4.5.8 Memory Leaks and abnormal behavior (on custom hardware with identical H7 plus components )

My project runs quite with firmware up to build 4.5.5. (never used gc.collect)
After that I started to have to use gc.collect more often which is slowing things down.
With 4.5.8 I have to use gc.collect circa every 50 frames in post processing from recorded SDRAM frames.

The process in my project is : 1) take circa 1000 snapshots greyscale HQQQVGA saving each frame to SDRAM as per example script 2) seek frame 0 and then read every frame toextract features (building arrays of features based on image stats. 3) Mark frames to be calssified by ML 4) classify the subset of frames and return an array of classifed images.

Without using gc.collect very often , although I have pre-allocated memory (i.e. array sizes defined before extracting features, I read out corrupt frames from SDRAM and have random failures during part 2). Hard to debug because the error message are random when there are error messages.

Can you provide a simple script that produces the issue? We increased the heap massively in the lastest firmware. It was a few KB but now it’s in the MB range.

This is a bit concerning. As soon as you provide us with a test script we’re going to debug and fix this and, if necessary, do a patch release. We just need to be able to reproduce it first.

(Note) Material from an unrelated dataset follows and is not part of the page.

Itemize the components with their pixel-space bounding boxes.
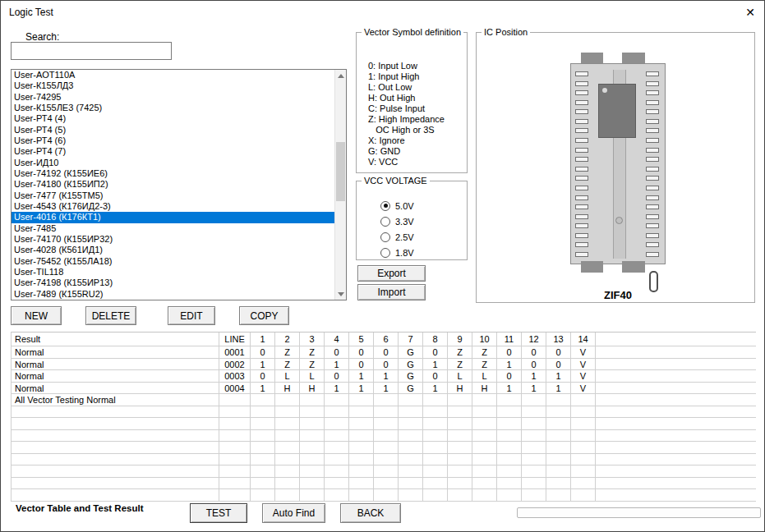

I’ll try my best in the next days.

Consider I have rpc SPI loaded with about 12 callbacks. I don’t know if that adds on to the issue. And I am using the newer build with older RPC.py because the newer RPC.py doesn’t work.

I don’t think RPC/SPI is related. There were major changes recently, that broke some things, we’ve fixed everything again in the latest release, but there’s always a chance that we’ve missed something.

Going to be more difficult than I thought.

I can only replicate in my device with
SPI callbacks that call a function that performs
→ snapshots recorded to sdram that passes in a stream to a function that performs
→ operations involving extraction of stats on certain round of images from the stream populating 4 arrays (int8 1000 elements each)
And crashes before can do other operations .

If I work with pre recorded .bin and launch the functions via script rather than callbacks and from there populate SDRAM etc no issues.

This leads me to think the problem lies in SPI or for some reason the function that acquires snapshots and saves to sdram. I can see proper images being out on the frame buffer displayed in the IDE though.

What would you suggest I do to debug? I’ll keep trying to recreate with a simple script I can share here but chance are slim I’ll manage.

Again the script was working through all the releases prior to 4.5.6 that I used. For some years now so I’m quite confident my code is stable although it could be it has issues that are only evident through recent changes you made.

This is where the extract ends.